Nafileydi hiç bir dediğime inanmamıştı.

Bir kaç saat sonra, damat bey ve ailesi eve geleceklerdi fakat ailesinden büyük amcaları hastaneye kaldırılınca oraya gitmişlerdi... Bunları annemin odaya bana öğlen yemek getirmesiyle annemden öğrenmiştim. Rabbime ne kadar şükretsem azdı. Sanırım ufakta olsa bir fırsat demekti bu benim için. Bir daha bu fırsatı yakalar mıydım bilmediğim için, abime söylediğim yalanı anneme de tekrardan söylemiştim.

Malezya'da birisiyle zaten evlendiğimi bu yüzden bir an önce bana ikinci bir koca bulmayı bırakmalarını söylemiştim. Ağlayarak söylediğim sözlerime annem inanmış olacak ki, odadan çıktıktan bir kaç dakika sonra abim odaya tekrar gelip, madem evlendin bize bunu kanıtla çabuk diye kükremişti.

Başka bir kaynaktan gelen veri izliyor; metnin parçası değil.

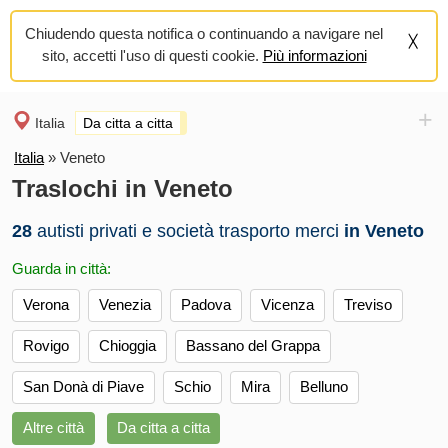
Chiudendo questa notifica o continuando a navigare nel
sito, accetti l'uso di questi cookie.
Più informazioni
+
Italia
Da citta a citta
Italia
»
Veneto
Traslochi in Veneto
28
autisti privati e società trasporto merci
in Veneto
Guarda in città:
Verona
Venezia
Padova
Vicenza
Treviso
Rovigo
Chioggia
Bassano del Grappa
San Donà di Piave
Schio
Mira
Belluno
Altre città
Da citta a citta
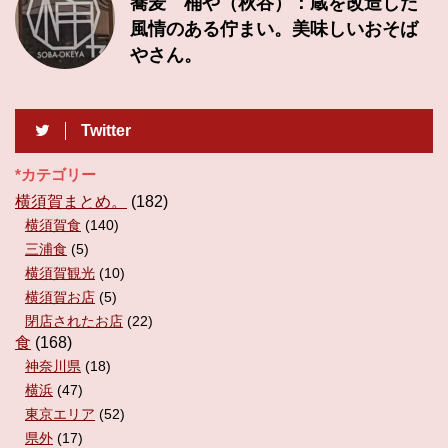
蕎麦 桶や（秋谷）：蔵を改造した
風情のある佇まい。美味しいおそば
やさん。
Twitter
*カテゴリー
横須賀まとめ。
(182)
横須賀食
(140)
三浦食
(5)
横須賀観光
(10)
横須賀お店
(5)
閉店されたお店
(22)
食
(168)
神奈川県
(18)
横浜
(47)
東京エリア
(52)
県外
(17)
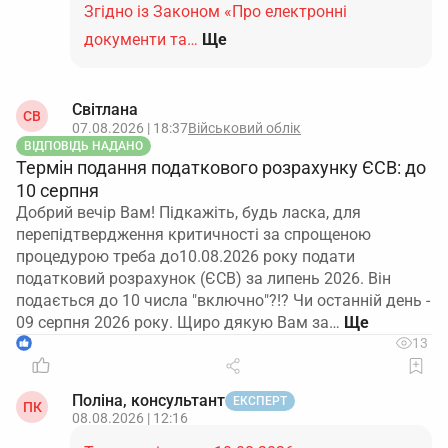
Згідно із Законом «Про електронні
документи та…
Ще
Світлана
СВ
07.08.2026 | 18:37
Військовий облік
ВІДПОВІДЬ НАДАНО
Термін подання податкового розрахунку ЄСВ: до
10 серпня
Добрий вечір Вам! Підкажіть, будь ласка, для
перепідтвердження критичності за спрощеною
процедурою треба до10.08.2026 року подати
податковий розрахунок (ЄСВ) за липень 2026. Він
подається до 10 числа "включно"?!? Чи останній день -
09 серпня 2026 року. Щиро дякую Вам за…
1
13
Поліна, консультант
ЕКСПЕРТ
ПК
08.08.2026 | 12:16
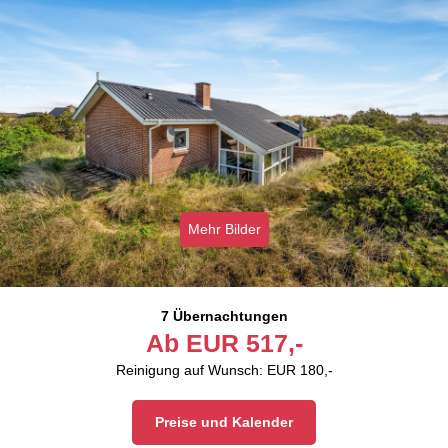
Mehr Bilder
7 Übernachtungen
Ab
EUR
517,-
Reinigung auf Wunsch: EUR 180,-
Preise und Kalender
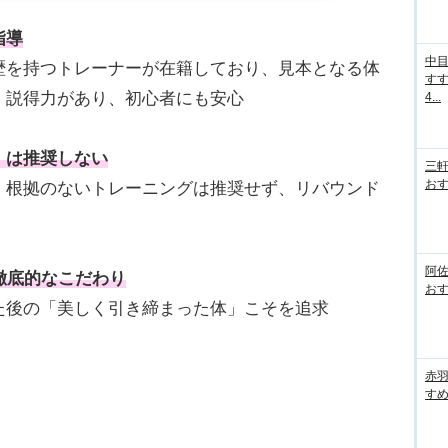
指導
中
歴を持つトレーナーが在籍しており、見本となる体
すす
、説得力があり、初心者にも安心
4...
」は推奨しない
三
おす
、根拠のないトレーニングは推奨せず、リバウンド
阿
徹底的なこだわり
おす
た後の「美しく引き締まった体」こそを追求
赤
すめ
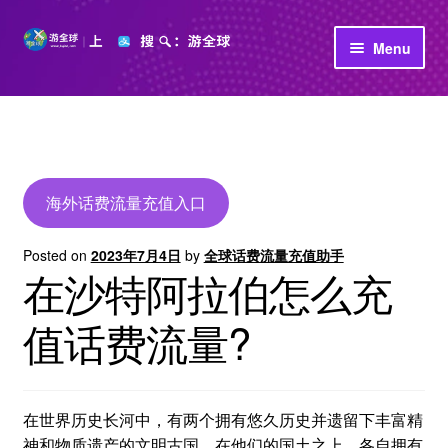
Skip
Skip
Menu
to
to
navigation
content
首页
立即充值
公司介绍
海外话费流量充值入口
Posted on
2023年7月4日
by
全球话费流量充值助手
在沙特阿拉伯怎么充
值话费流量?
在世界历史长河中，有两个拥有悠久历史并遗留下丰富精
神和物质遗产的文明古国。在他们的国土之上，各自拥有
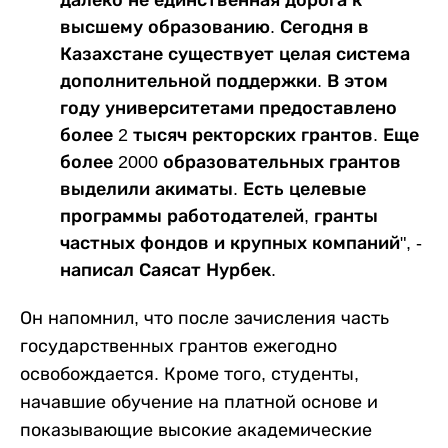
далеко не единственная дорога к
высшему образованию. Сегодня в
Казахстане существует целая система
дополнительной поддержки. В этом
году университетами предоставлено
более 2 тысяч ректорских грантов. Еще
более 2000 образовательных грантов
выделили акиматы. Есть целевые
программы работодателей, гранты
частных фондов и крупных компаний", -
написал Саясат Нурбек.
Он напомнил, что после зачисления часть
государственных грантов ежегодно
освобождается. Кроме того, студенты,
начавшие обучение на платной основе и
показывающие высокие академические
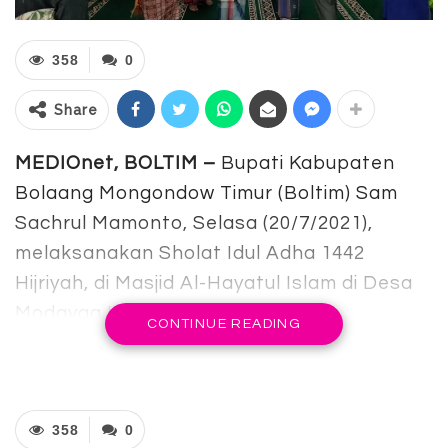
358
0
Share
MEDIOnet, BOLTIM –
Bupati Kabupaten
Bolaang Mongondow Timur (Boltim) Sam
Sachrul Mamonto, Selasa (20/7/2021),
melaksanakan Sholat Idul Adha 1442
Hijriyah, di Masjid Al-Hayatul Islam di Desa
Modayag II Kecamatan Modayag.
CONTINUE READING
358
0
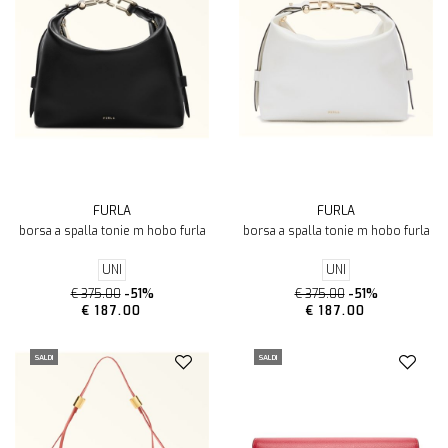
FURLA
FURLA
borsa a spalla tonie m hobo furla
borsa a spalla tonie m hobo furla
UNI
UNI
€ 375.00
-51%
€ 375.00
-51%
€ 187.00
€ 187.00
SALDI
SALDI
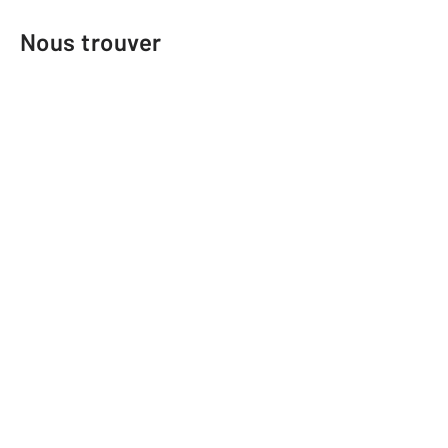
Nous trouver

O an telefonumu zor durumlar için saklamayı akıl edebildiğim için şükretmiştim içimden. Çünkü kanıtlayamazdım. Telefonum elimde olsa ne yapabilirdim ki? Bir fotoğraf bile gösteremeyecektim. Kanıtlama gibi bir şansım hiç yoktu. Ve bu yalanı söyleyince benden kanıt isteyebileceklerini düşünemediğim için içimden kendime kızıyordum.

+Kanıtlayamam. Telefonumu kaybettim, içinde nikahda çektiğimiz resimlerimizden vardı ama uçakta gelirken kaybettim.

Telefonumun kaybolduğu yalanını söylemezsem, bir kanıt bulmak için telefonumu kurcalayacaklarını biliyordum. O yüzden mecburen bir yalan daha söylemiştim.

-O zaman al benim telefonumu onu ara. Madem bir kocan var hemen ilk fırsatta bilet alıp buraya gelsin.

Her söylediği şeyde ben biraz daha kapana sıkışıyordum ve yalan üstüne yeni yalanlar ekliyordum. Halbuki en sevmediğim şeydi yalan... Şimdiyse peş peşe sıralıyordum.

Nasıl işlerin bu noktaya gelebileceğini hiç akıl edememiştim ki? Evlendim diyince beni rahat bırakabileceklerini, kimle evlendiğimi merak edebileceklerini ve inandırmam gerekeceğini nasıl akıl edememiştim ki... Bir kaç saniye ne yapmam gerektiğini iyice düşündükten sonra tekrardan konuşmuştum;

+şuan kendisi yoğun bir iş döneminde ama yine de arayıp durumu anlatacağım. Durumumu öğrenince kesinlikle işlerini bırakıp hemen gelecektir.

-Göreceğiz diye kükremişti. Ara çabuk.

Derken cebinden telefonunu çıkartıp sinirle  bana uzatmıştı... Bana inanmadığı gözlerinden gayet açık bir şekilde okunuyordu...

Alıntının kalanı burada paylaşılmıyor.